Your objective: I'd like the entries reproduced exactly, with all pictures omitted.

Page images and extracted text:
- - - - - - -

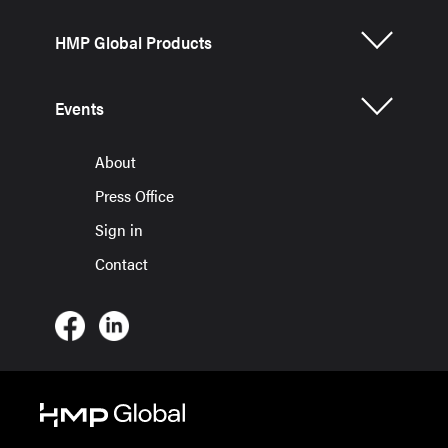
HMP Global Products
Events
About
Press Office
Sign in
Contact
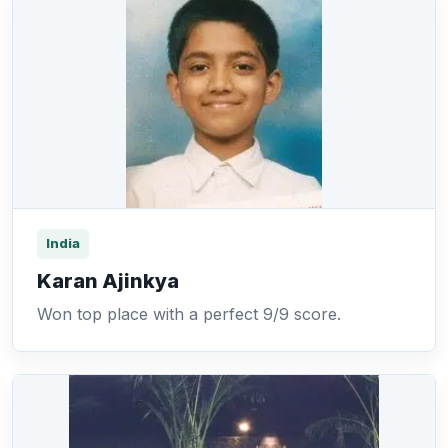
India
Karan Ajinkya
Won top place with a perfect 9/9 score.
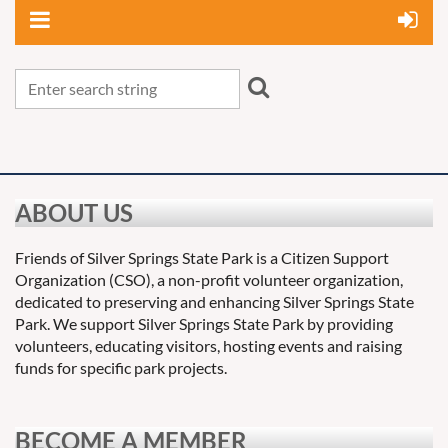
ABOUT US
Friends of Silver Springs State Park is a Citizen Support
Organization (CSO), a non-profit volunteer organization,
dedicated to preserving and enhancing Silver Springs State
Park. We support Silver Springs State Park by providing
volunteers, educating visitors, hosting events and raising
funds for specific park projects.
BECOME A MEMBER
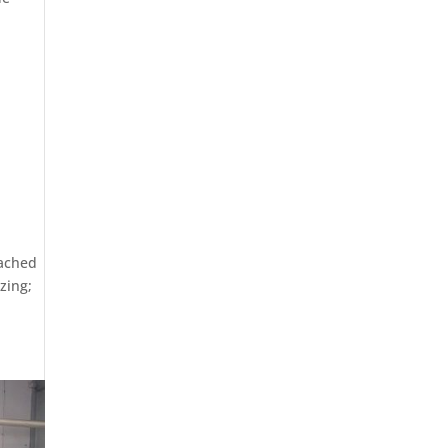
oached
zing;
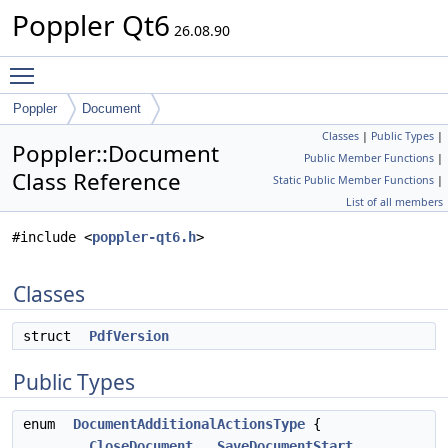
Poppler Qt6
26.08.90
Toggle main menu visibility
Poppler
Document
Classes
|
Public Types
|
Poppler::Document
Public Member Functions
|
Class Reference
Static Public Member Functions
|
List of all members
#include <
poppler-qt6.h
>
Classes
struct
PdfVersion
Public Types
enum
DocumentAdditionalActionsType
{
CloseDocument
,
SaveDocumentStart
,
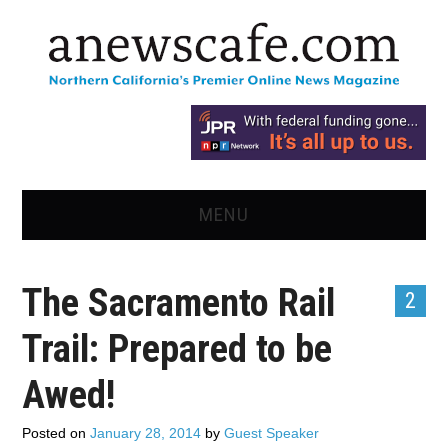
MENU
HOME
The Sacramento Rail
2
NEWS
Trail: Prepared to be
OPINION
Awed!
RECIPES
Posted on
January 28, 2014
by
Guest Speaker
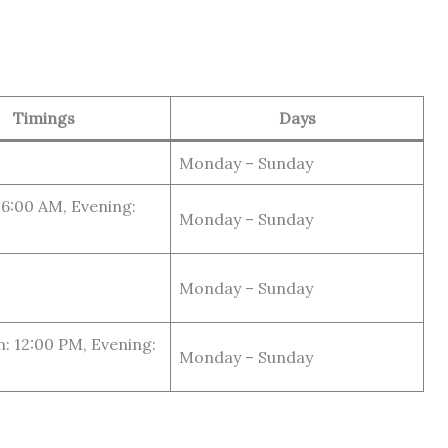
Timings
Days
Monday – Sunday
6:00 AM, Evening:
Monday – Sunday
Monday – Sunday
: 12:00 PM, Evening:
Monday – Sunday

- - - - - - -

Exercise output:
HMP Global Products
Events
About
Press Office
Sign in
Contact
India
Karan Ajinkya
Won top place with a perfect 9/9 score.
ABOUT US
Friends of Silver Springs State Park is a Citizen Support
Organization (CSO), a non-profit volunteer organization,
dedicated to preserving and enhancing Silver Springs State
Park. We support Silver Springs State Park by providing
volunteers, educating visitors, hosting events and raising
funds for specific park projects.
BECOME A MEMBER
oached
zing;
Poppler Qt6
26.08.90
Toggle main menu visibility
Poppler
Document
Classes
|
Public Types
|
Poppler::Document
Public Member Functions
|
Class Reference
Static Public Member Functions
|
List of all members
#include <
poppler-qt6.h
>
Classes
struct
PdfVersion
Public Types
enum
DocumentAdditionalActionsType
{
CloseDocument
,
SaveDocumentStart
,
MENU
HOME
The Sacramento Rail
2
NEWS
Trail: Prepared to be
OPINION
Awed!
RECIPES
Posted on
January 28, 2014
by
Guest Speaker
Timings
Days
Monday – Sunday
6:00 AM, Evening:
Monday – Sunday
Monday – Sunday
: 12:00 PM, Evening:
Monday – Sunday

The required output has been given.